> **GOAL OF THE EXERCISE**
What you return should match every record exactly, with the images removed.

> **SUPPLIED RECORDS**
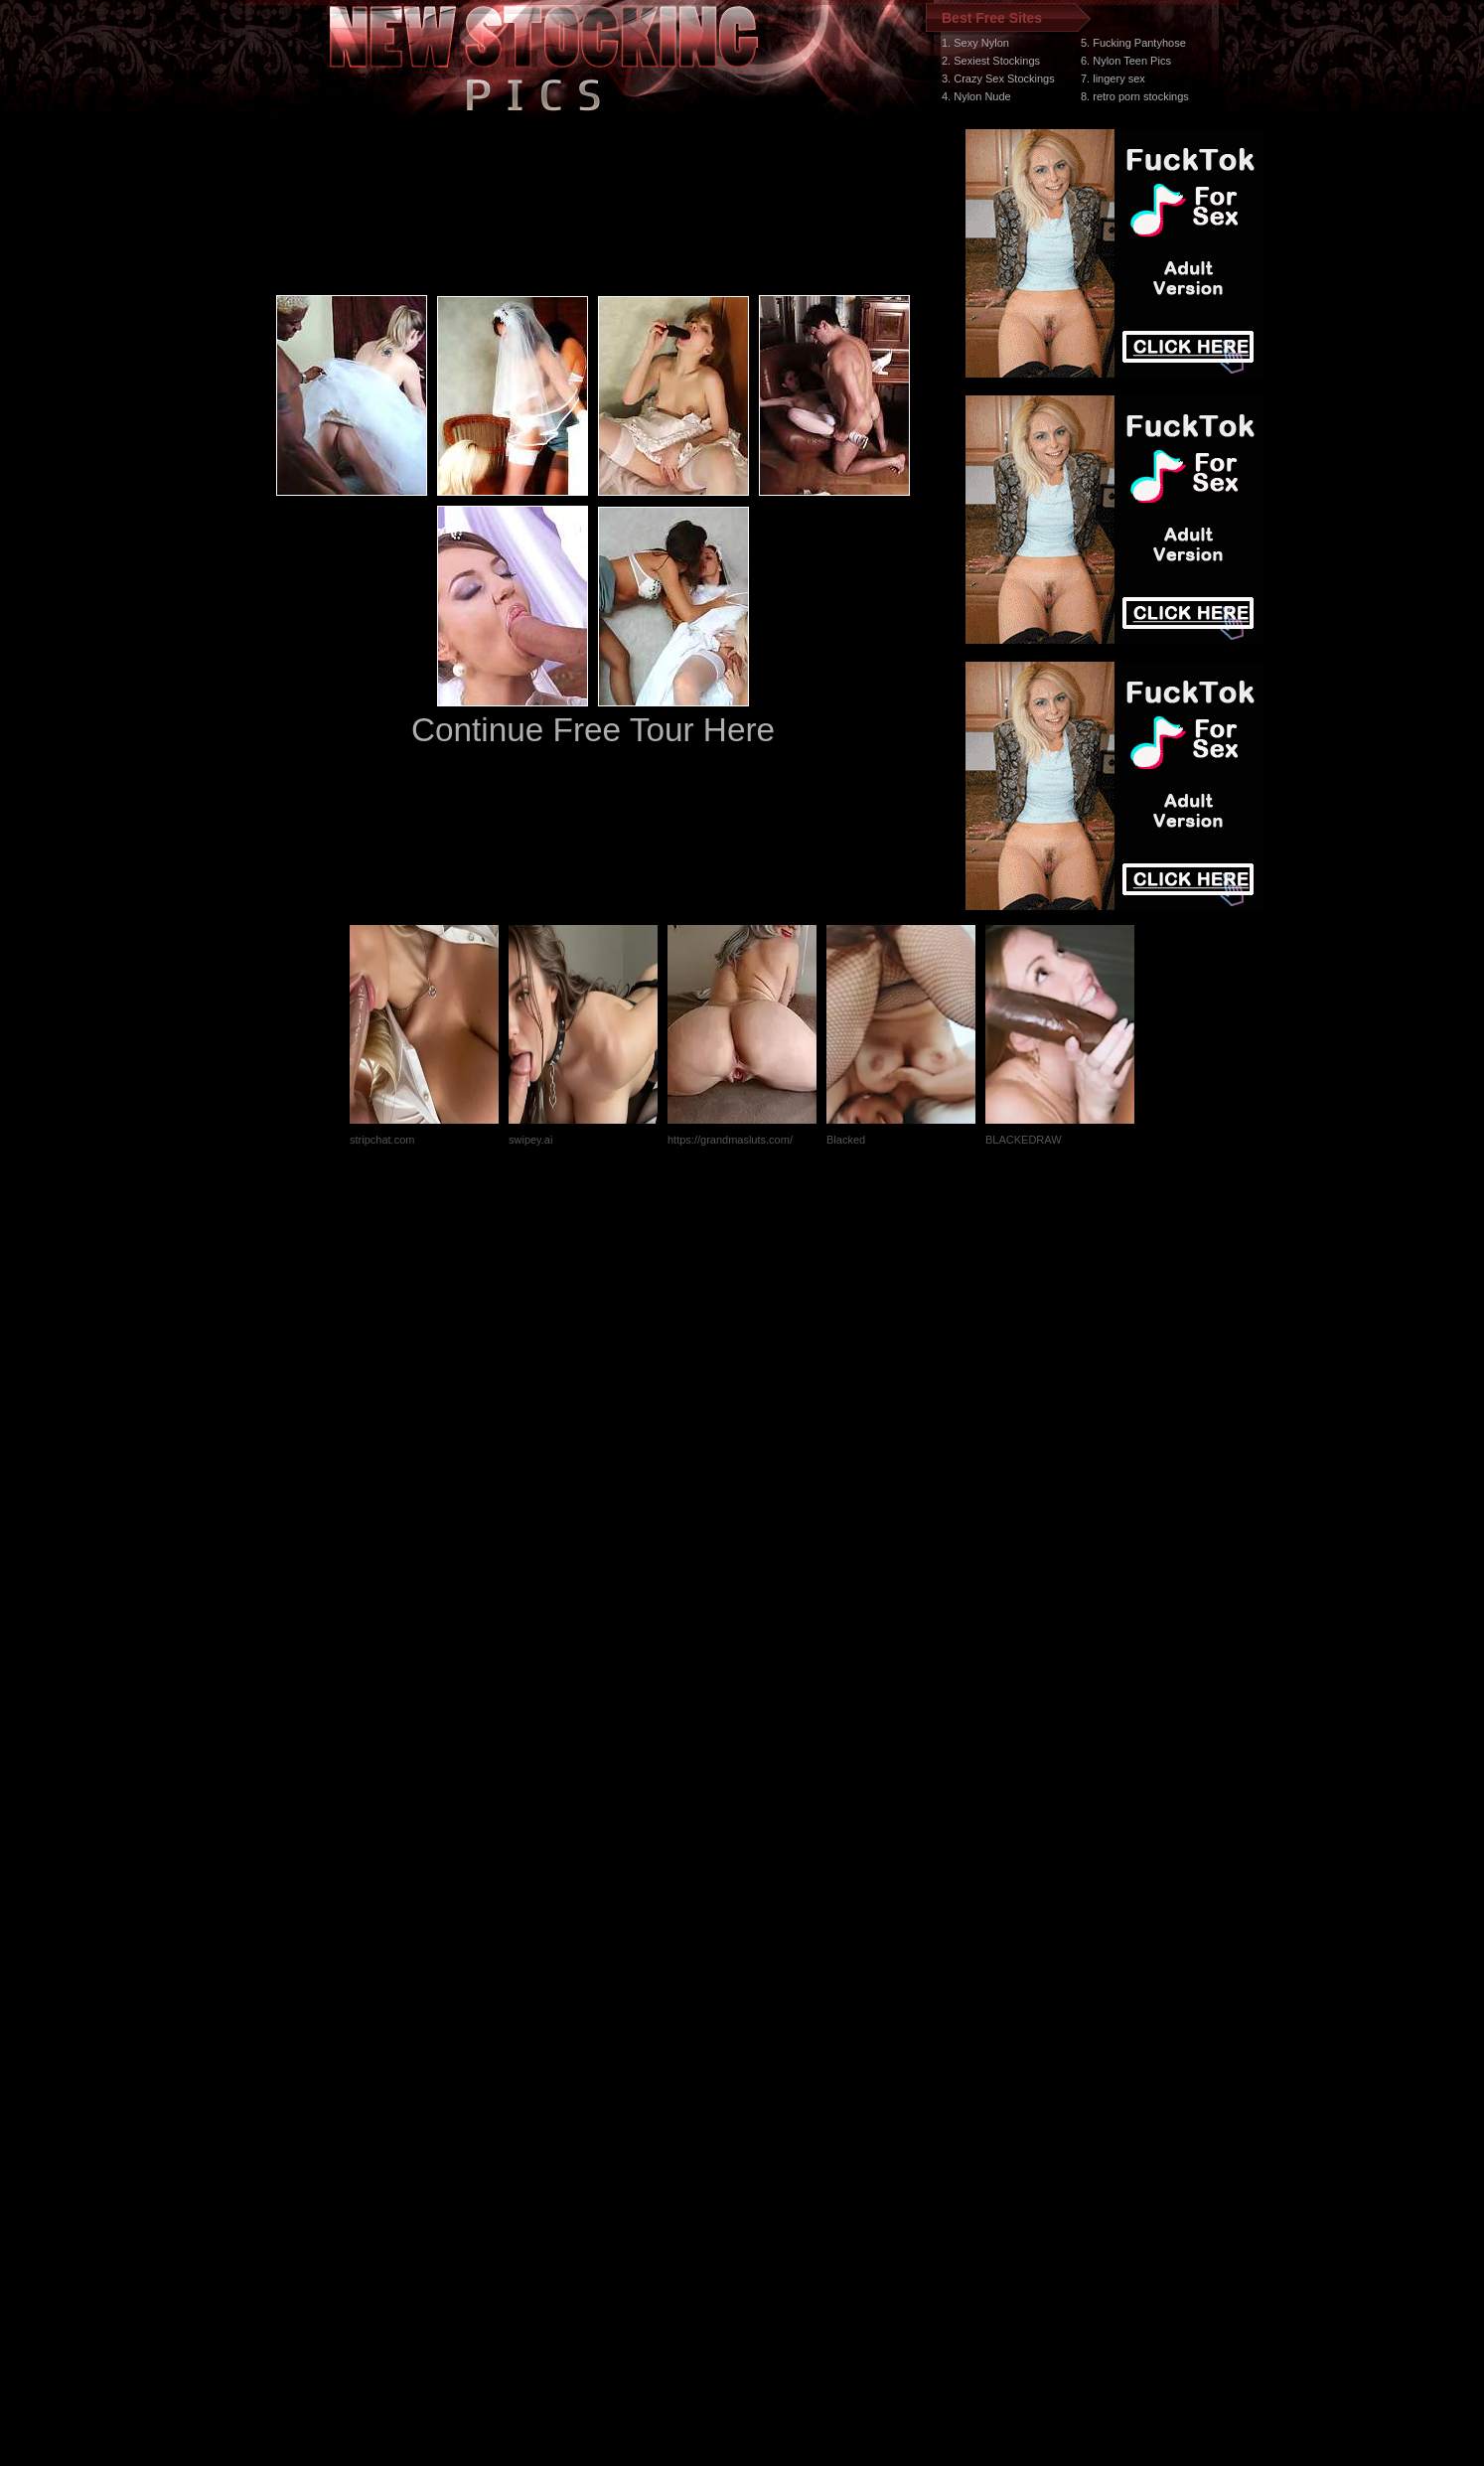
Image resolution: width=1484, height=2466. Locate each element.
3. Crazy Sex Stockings (998, 78)
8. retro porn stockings (1135, 96)
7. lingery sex (1113, 78)
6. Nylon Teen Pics (1126, 61)
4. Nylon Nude (976, 96)
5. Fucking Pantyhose (1133, 43)
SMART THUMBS (777, 2090)
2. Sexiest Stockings (991, 61)
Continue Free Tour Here (593, 729)
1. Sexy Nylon (975, 43)
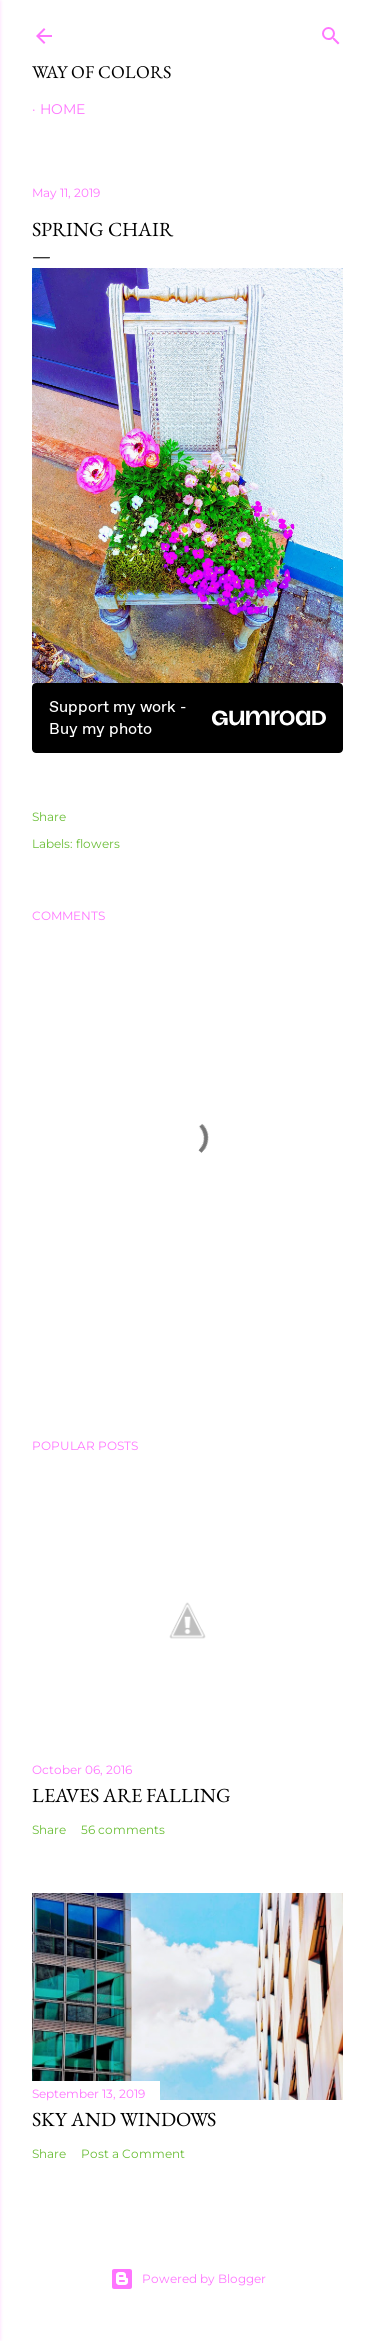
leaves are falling (131, 1795)
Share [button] (49, 816)
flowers (98, 843)
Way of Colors (101, 71)
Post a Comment (133, 2153)
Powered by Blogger (188, 2279)
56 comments (123, 1829)
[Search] (331, 31)
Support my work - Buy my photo (187, 717)
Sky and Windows (124, 2119)
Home (62, 109)
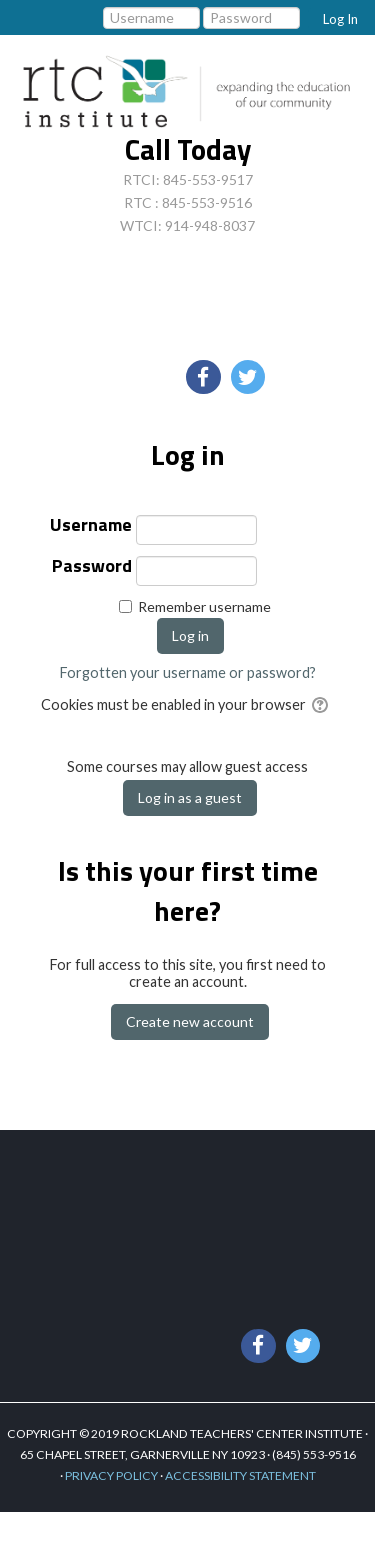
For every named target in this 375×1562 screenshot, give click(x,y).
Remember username (204, 606)
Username (91, 526)
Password (92, 567)
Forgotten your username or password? (188, 672)
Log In (340, 19)
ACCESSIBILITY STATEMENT (240, 1475)
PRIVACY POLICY (111, 1475)
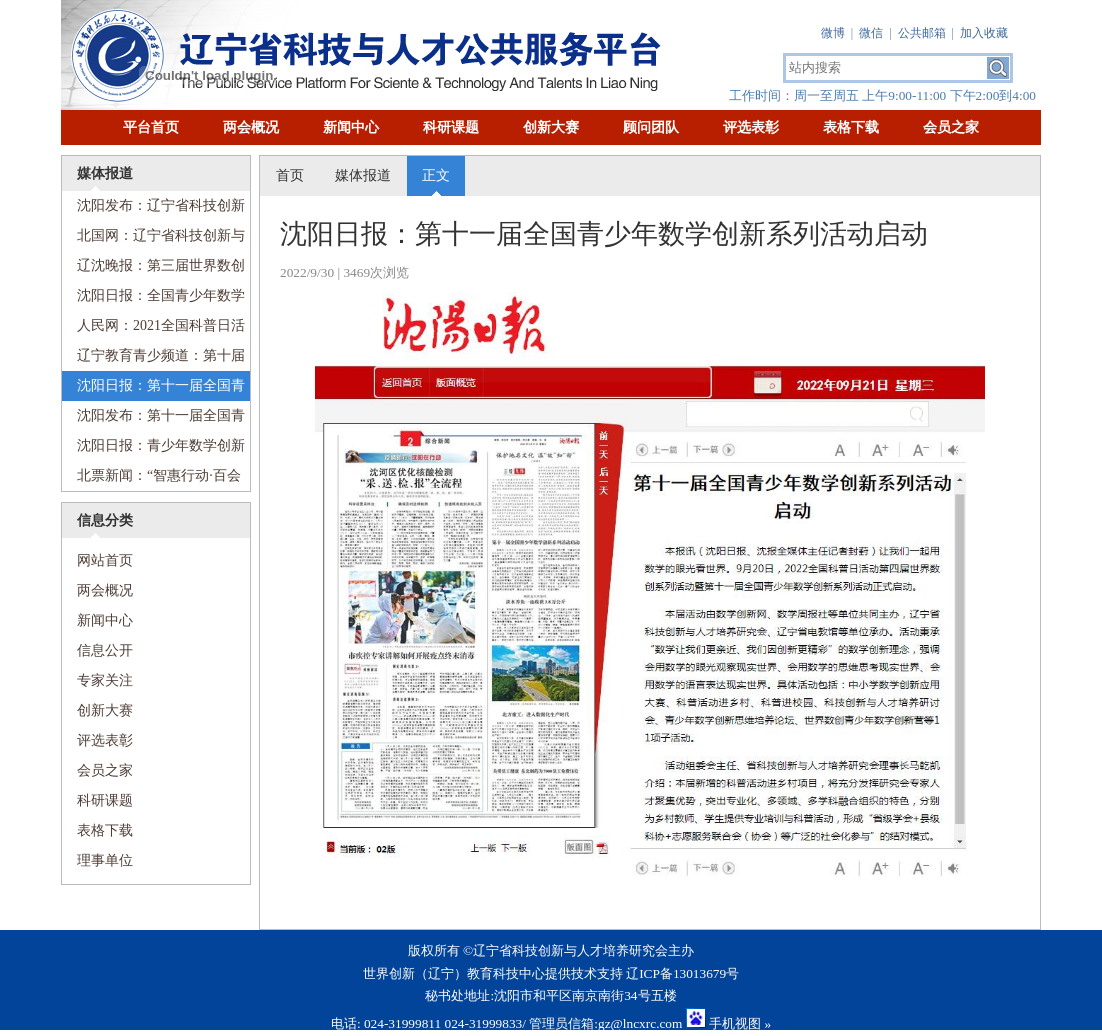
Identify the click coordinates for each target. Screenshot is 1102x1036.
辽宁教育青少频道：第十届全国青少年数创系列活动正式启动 (153, 359)
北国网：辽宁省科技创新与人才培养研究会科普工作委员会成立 (153, 239)
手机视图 (735, 1023)
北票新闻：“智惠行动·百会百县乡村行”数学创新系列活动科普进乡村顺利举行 (151, 479)
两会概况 (251, 127)
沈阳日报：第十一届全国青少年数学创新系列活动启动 (153, 389)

> **ANSWER AREA**
Image resolution: width=1484, height=2466. Locate each element.
3. Crazy Sex Stockings (998, 78)
8. retro porn stockings (1135, 96)
7. lingery sex (1113, 78)
6. Nylon Teen Pics (1126, 61)
4. Nylon Nude (976, 96)
5. Fucking Pantyhose (1133, 43)
SMART THUMBS (777, 2090)
2. Sexiest Stockings (991, 61)
Continue Free Tour Here (593, 729)
1. Sexy Nylon (975, 43)
leaves are falling (131, 1795)
Share [button] (49, 816)
flowers (98, 843)
Way of Colors (101, 71)
Post a Comment (133, 2153)
Powered by Blogger (188, 2279)
56 comments (123, 1829)
[Search] (331, 31)
Support my work - Buy my photo (187, 717)
Sky and Windows (124, 2119)
Home (62, 109)
For every named target in this 375×1562 screenshot, give click(x,y).
Remember username (204, 606)
Username (91, 526)
Password (92, 567)
Forgotten your username or password? (188, 672)
Log In (340, 19)
ACCESSIBILITY STATEMENT (240, 1475)
PRIVACY POLICY (111, 1475)
Identify the click coordinates for each target. Screenshot is 1102x1036.
辽宁教育青少频道：第十届全国青少年数创系列活动正式启动 (153, 359)
北国网：辽宁省科技创新与人才培养研究会科普工作委员会成立 (153, 239)
手机视图 (735, 1023)
北票新闻：“智惠行动·百会百县乡村行”数学创新系列活动科普进乡村顺利举行 (151, 479)
两会概况 (251, 127)
沈阳日报：第十一届全国青少年数学创新系列活动启动 (153, 389)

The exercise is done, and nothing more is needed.